* _Directions_: Report how many lines of the data contain the string "center". Add nothing.

[[ Supplied data, beginning ]]

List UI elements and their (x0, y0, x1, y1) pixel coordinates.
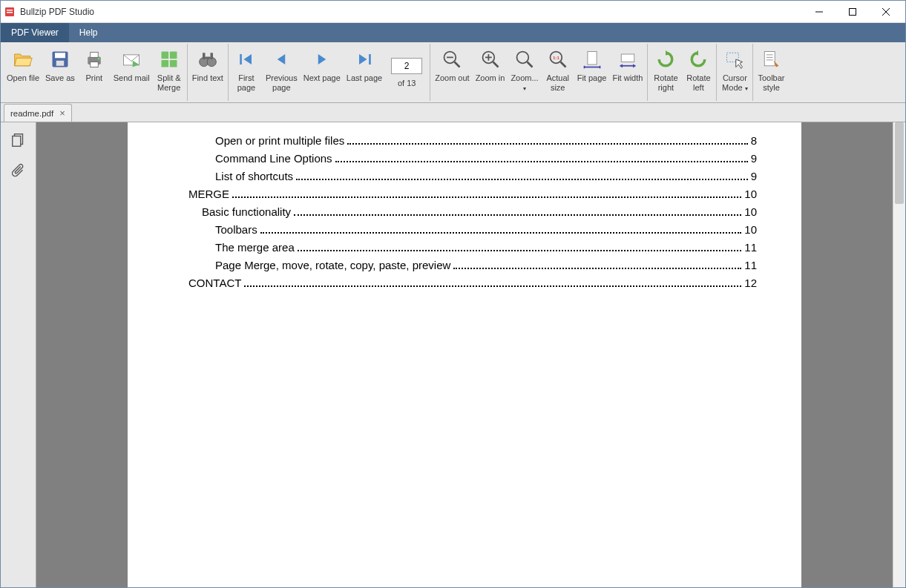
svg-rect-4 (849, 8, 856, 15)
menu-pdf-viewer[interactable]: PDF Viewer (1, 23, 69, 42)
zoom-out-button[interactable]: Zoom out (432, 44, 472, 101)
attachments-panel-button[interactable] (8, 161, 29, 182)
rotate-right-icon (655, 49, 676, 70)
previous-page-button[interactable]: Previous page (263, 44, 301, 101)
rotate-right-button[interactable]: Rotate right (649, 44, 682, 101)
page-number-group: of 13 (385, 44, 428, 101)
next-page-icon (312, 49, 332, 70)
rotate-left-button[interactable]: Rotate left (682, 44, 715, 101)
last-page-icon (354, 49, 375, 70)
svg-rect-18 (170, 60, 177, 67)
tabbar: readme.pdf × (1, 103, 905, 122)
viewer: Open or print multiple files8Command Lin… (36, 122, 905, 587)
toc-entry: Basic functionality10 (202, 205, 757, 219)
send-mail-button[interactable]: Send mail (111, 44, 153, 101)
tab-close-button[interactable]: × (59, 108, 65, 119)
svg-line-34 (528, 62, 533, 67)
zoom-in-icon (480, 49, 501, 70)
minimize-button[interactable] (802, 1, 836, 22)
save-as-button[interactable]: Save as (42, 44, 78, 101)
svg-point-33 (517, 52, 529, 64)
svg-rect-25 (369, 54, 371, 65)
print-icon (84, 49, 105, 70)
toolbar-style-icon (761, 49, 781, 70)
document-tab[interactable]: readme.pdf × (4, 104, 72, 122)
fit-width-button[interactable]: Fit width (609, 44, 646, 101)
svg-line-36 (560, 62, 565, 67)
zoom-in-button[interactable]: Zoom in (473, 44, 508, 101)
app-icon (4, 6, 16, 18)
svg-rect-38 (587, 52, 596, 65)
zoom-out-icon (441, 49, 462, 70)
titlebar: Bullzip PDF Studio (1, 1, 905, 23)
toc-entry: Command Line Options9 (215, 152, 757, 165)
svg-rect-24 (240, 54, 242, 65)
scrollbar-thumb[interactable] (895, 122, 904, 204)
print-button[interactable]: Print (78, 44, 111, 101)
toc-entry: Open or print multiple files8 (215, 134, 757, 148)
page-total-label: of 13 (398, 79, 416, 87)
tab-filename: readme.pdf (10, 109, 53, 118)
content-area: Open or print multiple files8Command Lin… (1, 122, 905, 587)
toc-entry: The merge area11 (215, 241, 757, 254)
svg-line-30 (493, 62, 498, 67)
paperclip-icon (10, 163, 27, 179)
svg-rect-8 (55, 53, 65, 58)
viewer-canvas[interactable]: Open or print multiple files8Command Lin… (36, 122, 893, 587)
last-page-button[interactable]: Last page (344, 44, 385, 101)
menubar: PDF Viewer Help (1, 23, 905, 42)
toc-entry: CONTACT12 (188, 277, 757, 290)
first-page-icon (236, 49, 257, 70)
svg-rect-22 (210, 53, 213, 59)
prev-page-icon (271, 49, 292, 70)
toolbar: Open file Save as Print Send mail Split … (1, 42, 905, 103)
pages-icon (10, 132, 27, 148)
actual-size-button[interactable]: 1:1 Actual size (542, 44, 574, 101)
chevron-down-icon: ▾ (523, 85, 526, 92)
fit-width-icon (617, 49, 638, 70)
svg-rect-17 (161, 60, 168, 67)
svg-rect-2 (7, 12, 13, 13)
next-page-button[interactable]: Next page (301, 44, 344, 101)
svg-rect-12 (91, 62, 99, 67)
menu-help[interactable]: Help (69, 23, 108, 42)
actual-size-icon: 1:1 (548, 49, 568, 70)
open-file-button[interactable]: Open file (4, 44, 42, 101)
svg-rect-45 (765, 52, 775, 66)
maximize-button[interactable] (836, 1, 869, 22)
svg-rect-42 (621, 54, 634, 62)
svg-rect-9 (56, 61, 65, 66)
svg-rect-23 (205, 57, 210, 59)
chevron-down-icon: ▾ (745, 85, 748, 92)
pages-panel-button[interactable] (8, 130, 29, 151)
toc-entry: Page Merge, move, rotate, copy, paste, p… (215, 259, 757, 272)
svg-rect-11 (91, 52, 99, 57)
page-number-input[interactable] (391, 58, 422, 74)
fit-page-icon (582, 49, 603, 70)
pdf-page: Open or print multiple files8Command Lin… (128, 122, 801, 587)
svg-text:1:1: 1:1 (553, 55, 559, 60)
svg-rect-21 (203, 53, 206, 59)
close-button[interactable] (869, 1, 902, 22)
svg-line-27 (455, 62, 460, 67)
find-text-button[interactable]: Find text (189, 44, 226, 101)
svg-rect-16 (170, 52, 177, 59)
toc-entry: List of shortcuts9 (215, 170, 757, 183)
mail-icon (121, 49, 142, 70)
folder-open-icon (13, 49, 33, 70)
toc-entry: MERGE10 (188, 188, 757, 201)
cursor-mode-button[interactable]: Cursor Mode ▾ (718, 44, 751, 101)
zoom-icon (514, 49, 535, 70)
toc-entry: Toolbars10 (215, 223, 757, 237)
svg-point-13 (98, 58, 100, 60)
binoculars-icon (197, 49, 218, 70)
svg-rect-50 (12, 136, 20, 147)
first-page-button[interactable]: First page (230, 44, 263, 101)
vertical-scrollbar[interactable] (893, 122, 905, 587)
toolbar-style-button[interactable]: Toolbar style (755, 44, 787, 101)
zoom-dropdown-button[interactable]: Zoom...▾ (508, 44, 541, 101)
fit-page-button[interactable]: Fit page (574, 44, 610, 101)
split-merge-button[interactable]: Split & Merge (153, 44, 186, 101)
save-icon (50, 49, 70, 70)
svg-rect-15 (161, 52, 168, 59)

[[ Supplied data, end ]]
[[ Supplied data, beginning ]]

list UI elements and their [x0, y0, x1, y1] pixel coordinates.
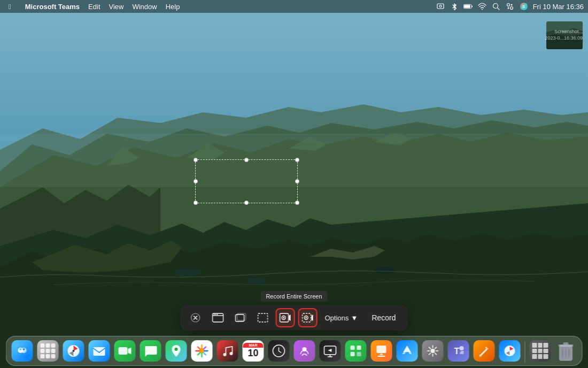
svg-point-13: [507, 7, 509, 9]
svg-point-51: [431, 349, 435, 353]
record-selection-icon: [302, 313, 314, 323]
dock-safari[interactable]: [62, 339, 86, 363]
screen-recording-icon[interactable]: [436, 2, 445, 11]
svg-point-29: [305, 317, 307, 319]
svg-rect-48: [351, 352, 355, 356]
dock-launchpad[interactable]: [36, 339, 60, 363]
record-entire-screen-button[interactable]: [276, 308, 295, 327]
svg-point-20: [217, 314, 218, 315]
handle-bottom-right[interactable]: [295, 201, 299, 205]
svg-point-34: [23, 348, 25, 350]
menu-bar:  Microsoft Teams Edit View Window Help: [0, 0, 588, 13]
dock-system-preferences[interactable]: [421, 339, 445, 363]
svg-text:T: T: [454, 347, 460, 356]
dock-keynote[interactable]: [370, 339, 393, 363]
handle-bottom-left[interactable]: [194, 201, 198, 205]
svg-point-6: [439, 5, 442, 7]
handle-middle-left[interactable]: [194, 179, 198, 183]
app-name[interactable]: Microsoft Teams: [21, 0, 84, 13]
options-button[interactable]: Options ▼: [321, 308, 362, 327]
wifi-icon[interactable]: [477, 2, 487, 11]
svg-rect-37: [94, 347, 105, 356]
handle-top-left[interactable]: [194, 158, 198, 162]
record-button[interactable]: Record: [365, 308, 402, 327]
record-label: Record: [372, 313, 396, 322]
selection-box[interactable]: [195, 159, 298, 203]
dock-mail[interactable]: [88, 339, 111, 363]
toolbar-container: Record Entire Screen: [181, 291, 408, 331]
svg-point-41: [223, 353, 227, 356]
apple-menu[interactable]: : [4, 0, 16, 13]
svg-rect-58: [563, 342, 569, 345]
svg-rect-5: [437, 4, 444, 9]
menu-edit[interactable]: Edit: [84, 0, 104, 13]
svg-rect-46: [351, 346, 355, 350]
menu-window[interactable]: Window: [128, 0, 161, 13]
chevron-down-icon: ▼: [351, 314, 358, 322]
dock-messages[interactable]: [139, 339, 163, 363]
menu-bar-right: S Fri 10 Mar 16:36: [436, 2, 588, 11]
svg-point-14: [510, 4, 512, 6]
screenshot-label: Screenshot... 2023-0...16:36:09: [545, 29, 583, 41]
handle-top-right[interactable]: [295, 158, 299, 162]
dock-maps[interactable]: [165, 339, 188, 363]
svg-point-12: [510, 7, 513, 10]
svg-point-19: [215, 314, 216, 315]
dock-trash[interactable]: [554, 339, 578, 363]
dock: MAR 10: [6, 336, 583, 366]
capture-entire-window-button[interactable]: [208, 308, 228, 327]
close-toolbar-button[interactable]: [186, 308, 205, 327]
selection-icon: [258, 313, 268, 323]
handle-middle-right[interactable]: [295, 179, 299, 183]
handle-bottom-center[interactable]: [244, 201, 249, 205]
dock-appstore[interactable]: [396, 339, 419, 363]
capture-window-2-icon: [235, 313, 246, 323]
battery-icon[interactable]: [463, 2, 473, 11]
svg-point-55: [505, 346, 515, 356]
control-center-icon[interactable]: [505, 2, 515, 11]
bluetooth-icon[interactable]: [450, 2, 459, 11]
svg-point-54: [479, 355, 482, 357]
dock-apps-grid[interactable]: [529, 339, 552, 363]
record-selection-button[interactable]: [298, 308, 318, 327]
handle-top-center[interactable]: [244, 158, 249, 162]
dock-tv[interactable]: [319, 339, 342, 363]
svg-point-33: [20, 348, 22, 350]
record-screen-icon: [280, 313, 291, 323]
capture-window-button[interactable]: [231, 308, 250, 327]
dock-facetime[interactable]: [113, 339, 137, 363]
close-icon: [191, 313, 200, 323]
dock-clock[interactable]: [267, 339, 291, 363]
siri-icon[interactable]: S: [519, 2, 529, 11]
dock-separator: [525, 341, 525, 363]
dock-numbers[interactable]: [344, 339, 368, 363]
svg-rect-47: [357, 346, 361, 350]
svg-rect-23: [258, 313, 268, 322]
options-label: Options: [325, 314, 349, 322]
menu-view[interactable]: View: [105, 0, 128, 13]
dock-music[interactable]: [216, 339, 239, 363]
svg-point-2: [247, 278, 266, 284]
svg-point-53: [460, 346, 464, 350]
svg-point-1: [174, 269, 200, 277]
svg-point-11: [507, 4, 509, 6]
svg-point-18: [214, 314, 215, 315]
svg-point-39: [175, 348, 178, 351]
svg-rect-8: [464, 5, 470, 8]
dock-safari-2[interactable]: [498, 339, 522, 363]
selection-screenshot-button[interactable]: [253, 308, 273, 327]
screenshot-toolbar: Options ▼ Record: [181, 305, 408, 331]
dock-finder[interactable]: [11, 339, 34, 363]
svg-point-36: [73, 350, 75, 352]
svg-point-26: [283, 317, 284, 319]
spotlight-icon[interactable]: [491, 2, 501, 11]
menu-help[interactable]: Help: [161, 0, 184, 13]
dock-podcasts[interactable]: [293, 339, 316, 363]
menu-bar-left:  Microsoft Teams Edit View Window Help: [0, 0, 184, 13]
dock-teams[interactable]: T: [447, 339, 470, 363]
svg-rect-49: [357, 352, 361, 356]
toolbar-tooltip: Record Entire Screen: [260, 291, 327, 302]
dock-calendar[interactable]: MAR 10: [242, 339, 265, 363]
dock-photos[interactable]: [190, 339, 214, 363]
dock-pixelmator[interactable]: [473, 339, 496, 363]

[[ Supplied data, end ]]

* _Task answer_: 3